Les uns nous donnent la victoire,
D’autres prétendent cette gloire ;
Il en est de qui les avis
La refusent aux deux partis ;
Mais une chose est avérée ;
Une bataille, je le dis,
Devant Sheriff-Muir fut livrée.

« Eh quoi ! voilà ma petite Mary qui devient tory à ma barbe ! Voilà une belle nouvelle que notre compatriote va conter en Écosse ! — Il ne serait pas étonnant que nous devinssions tous torys, après les remercîments que nous avons eus des whigs, dit une autre jeune personne. — Allons, taisez-vous, petites rebelles, et allez habiller vos poupées. Et quant à la danse de Dumblane :

Si l’on ne l’a pas bien dansée,
Nous la pourrions danser encor,
Mon trésor.

— Ce pauvre papa, il n’est pas en fonds sur ce sujet, dit lady Mary, il se répète. C’est ce qu’il a chanté sur le champ de bataille, lorsqu’on lui a annoncé que les montagnards avaient taillé en pièces son aile gauche avec leurs grands sabres. »

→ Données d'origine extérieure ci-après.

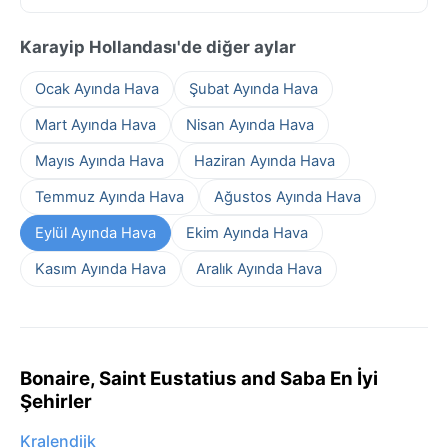
Karayip Hollandası'de diğer aylar
Ocak Ayında Hava
Şubat Ayında Hava
Mart Ayında Hava
Nisan Ayında Hava
Mayıs Ayında Hava
Haziran Ayında Hava
Temmuz Ayında Hava
Ağustos Ayında Hava
Eylül Ayında Hava
Ekim Ayında Hava
Kasım Ayında Hava
Aralık Ayında Hava
Bonaire, Saint Eustatius and Saba En İyi
Şehirler
Kralendijk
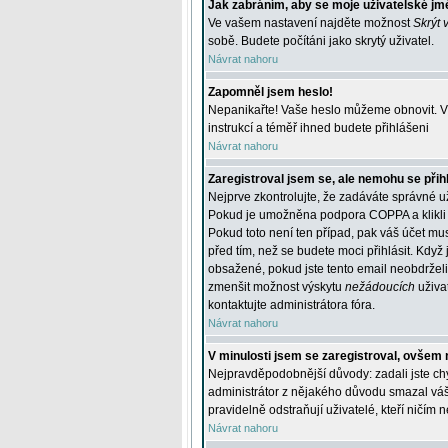
Jak zabráním, aby se moje uživatelské jm
Ve vašem nastavení najděte možnost
Skrýt 
sobě. Budete počítáni jako skrytý uživatel.
Návrat nahoru
Zapomněl jsem heslo!
Nepanikařte! Vaše heslo můžeme obnovit. V 
instrukcí a téměř ihned budete přihlášeni
Návrat nahoru
Zaregistroval jsem se, ale nemohu se přihl
Nejprve zkontrolujte, že zadáváte správné u
Pokud je umožněna podpora COPPA a klikli j
Pokud toto není ten případ, pak váš účet mus
před tím, než se budete moci přihlásit. Když 
obsažené, pokud jste tento email neobdrželi
zmenšit možnost výskytu
nežádoucích
uživat
kontaktujte administrátora fóra.
Návrat nahoru
V minulosti jsem se zaregistroval, ovšem 
Nejpravděpodobnější důvody: zadali jste chyb
administrátor z nějakého důvodu smazal váš ú
pravidelně odstraňují uživatelé, kteří ničím 
Návrat nahoru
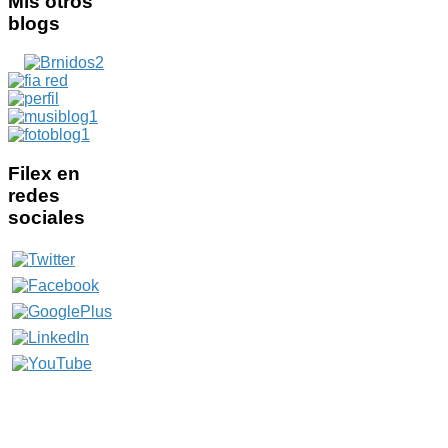
Mis
otros
blogs
Filex
en
redes
sociales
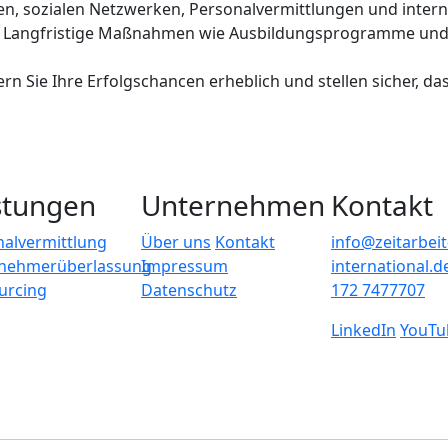
rtalen, sozialen Netzwerken, Personalvermittlungen und 
n. Langfristige Maßnahmen wie Ausbildungsprogramme und K
n Sie Ihre Erfolgschancen erheblich und stellen sicher, das
stungen
Unternehmen
Kontakt
nalvermittlung
Über uns
Kontakt
info@zeitarbeit
tnehmerüberlassung
Impressum
international.d
urcing
Datenschutz
172 7477707
LinkedIn
YouTu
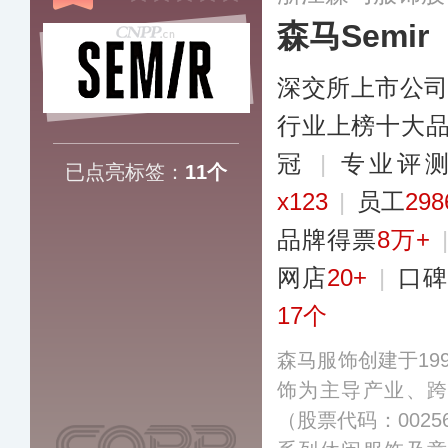
森马Semir
深交所上市公
行业上榜十大
冠
|
专业评测
已点亮标签：
11个
x123
|
员工
29
品牌得票
8万+
网店
20+
|
口碑
17个
森马服饰创建于19
饰为主导产业、
（股票代码：002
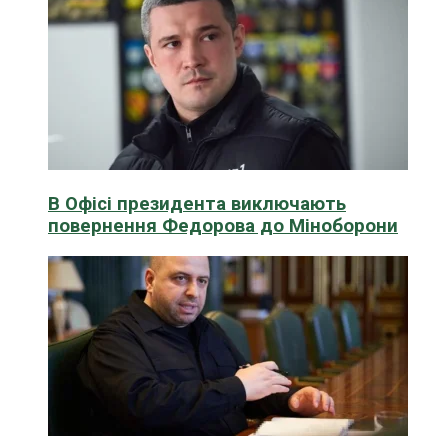
В Офісі президента виключають
повернення Федорова до Міноборони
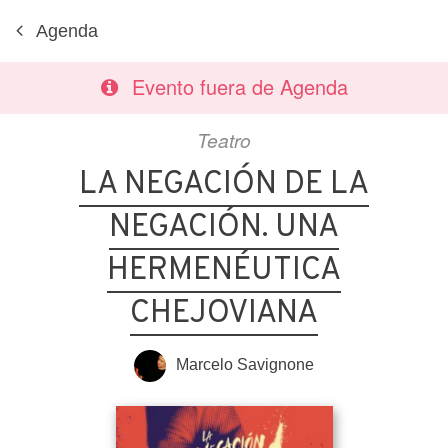
Agenda
Evento fuera de Agenda
Teatro
LA NEGACIÓN DE LA
NEGACIÓN. UNA
HERMENÉUTICA
CHEJOVIANA
Marcelo Savignone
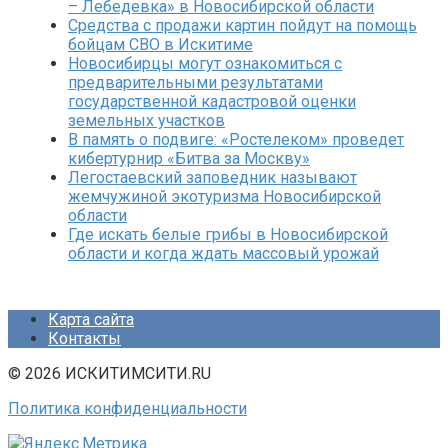
– Лебедевка» в Новосибирской области
Средства с продажи картин пойдут на помощь
бойцам СВО в Искитиме
Новосибирцы могут ознакомиться с
предварительными результатами
государственной кадастровой оценки
земельных участков
В память о подвиге: «Ростелеком» проведет
кибертурнир «Битва за Москву»
Легостаевский заповедник называют
жемчужиной экотуризма Новосибирской
области
Где искать белые грибы в Новосибирской
области и когда ждать массовый урожай
Карта сайта
Контакты
© 2026 ИСКИТИМСИТИ.RU
Политика конфиденциальности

Le duc ne répondit à cette saillie qu’en tirant un peu les cheveux de la petite espiègle. « Ah ! les braves montagnards, les bonnes claymores ! s’écria-t-il ; malgré le mal qu’ils m’ont fait, je ne puis m’empêcher de leur vouloir à jamais du bien… Mais allons, petites espiègles, dites donc quelques mots de politesse à votre compatriote. Je voudrais que vous eussiez la moitié de son bon sens, et j’espère que vous aurez un cœur et des sentiments aussi droits que les siens. »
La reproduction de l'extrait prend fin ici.